Problem to work on: Could you restate all of the records exactly, leaving out the pictures?
╭─ Record excerpts
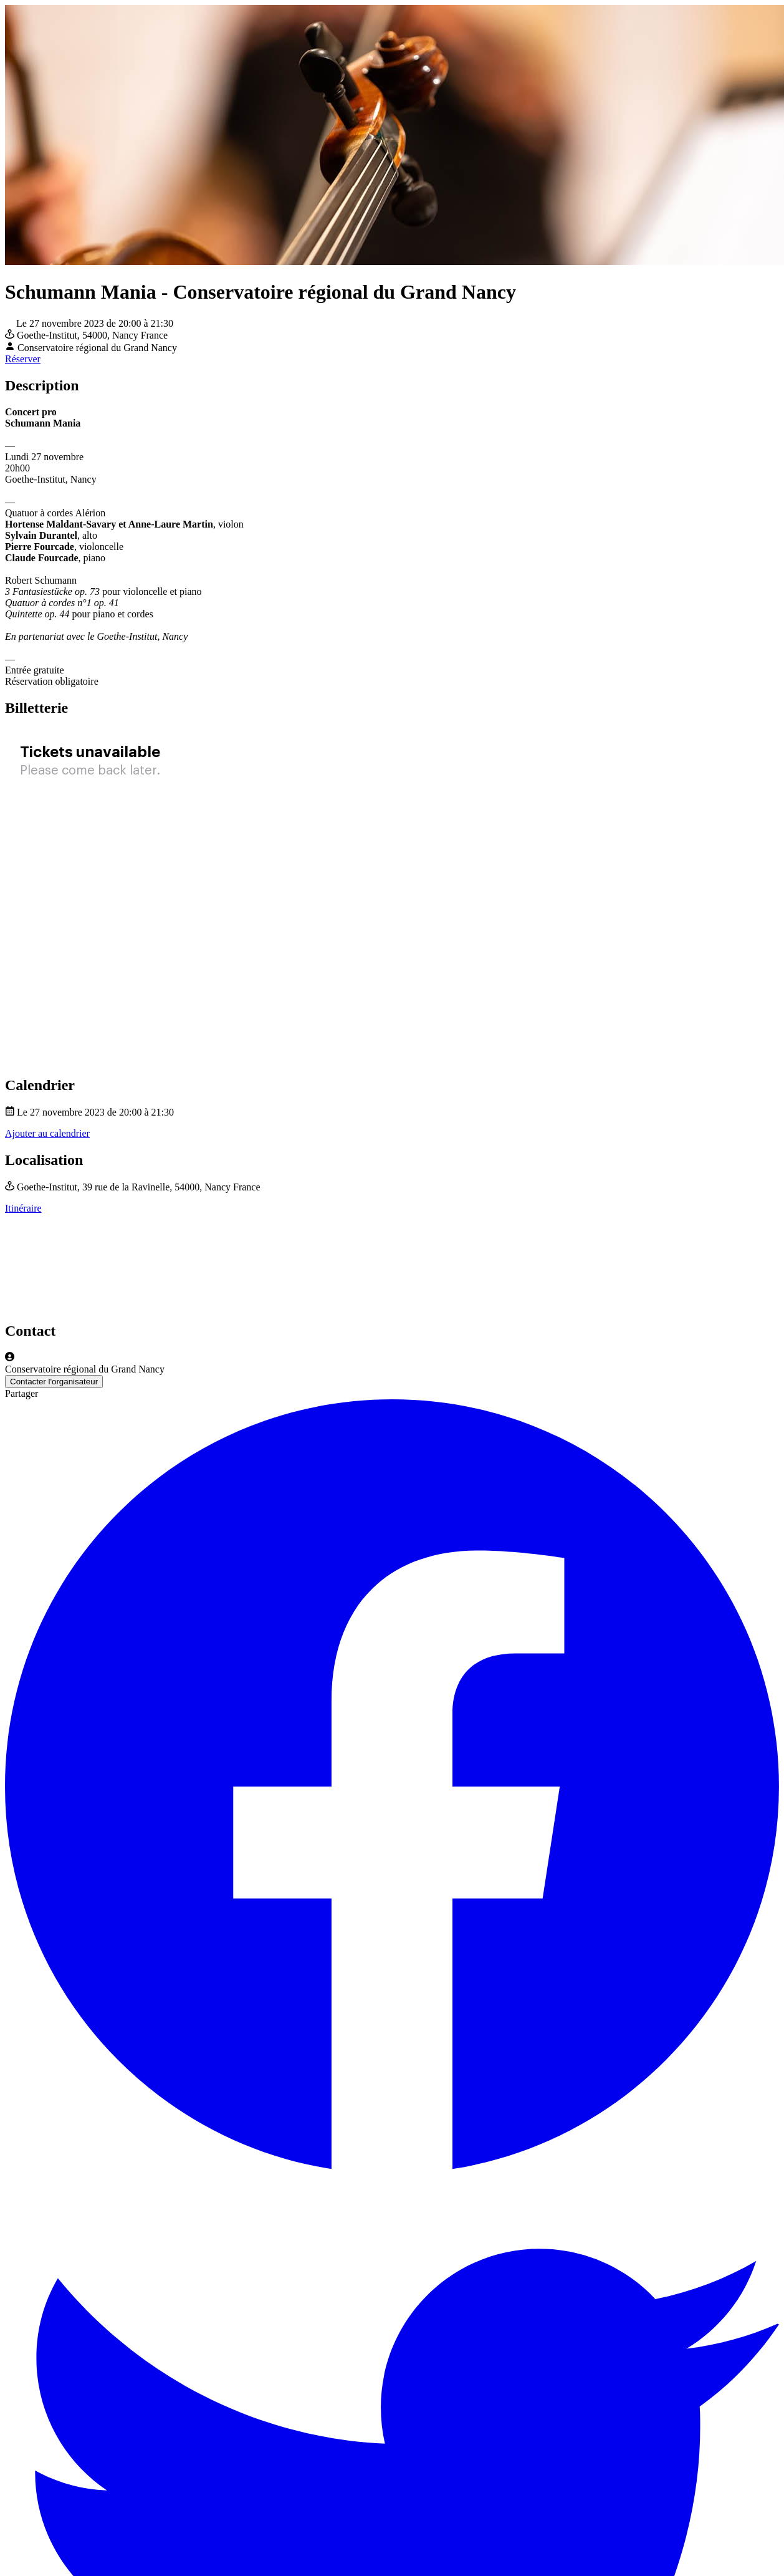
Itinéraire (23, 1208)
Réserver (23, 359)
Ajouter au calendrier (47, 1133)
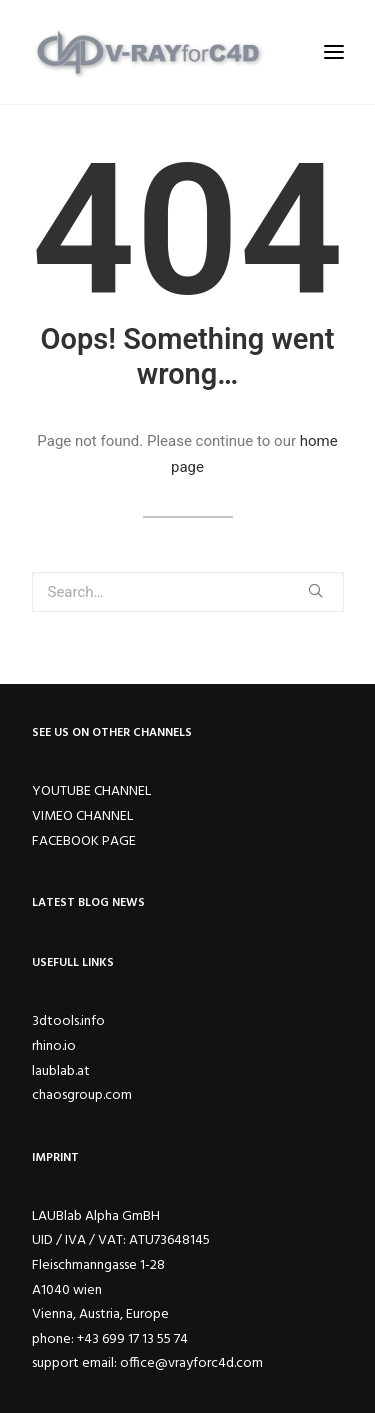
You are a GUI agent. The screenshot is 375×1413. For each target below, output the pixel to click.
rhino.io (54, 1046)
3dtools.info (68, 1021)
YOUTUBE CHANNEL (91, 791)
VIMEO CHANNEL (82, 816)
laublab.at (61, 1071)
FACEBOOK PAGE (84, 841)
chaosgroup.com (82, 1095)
╰─
Result below:
Itinéraire (23, 1208)
Réserver (23, 359)
Ajouter au calendrier (47, 1133)
You are a GUI agent. The screenshot is 375×1413. For each target below, output the pixel to click.
rhino.io (54, 1046)
3dtools.info (68, 1021)
YOUTUBE CHANNEL (91, 791)
VIMEO CHANNEL (82, 816)
laublab.at (61, 1071)
FACEBOOK PAGE (84, 841)
chaosgroup.com (82, 1095)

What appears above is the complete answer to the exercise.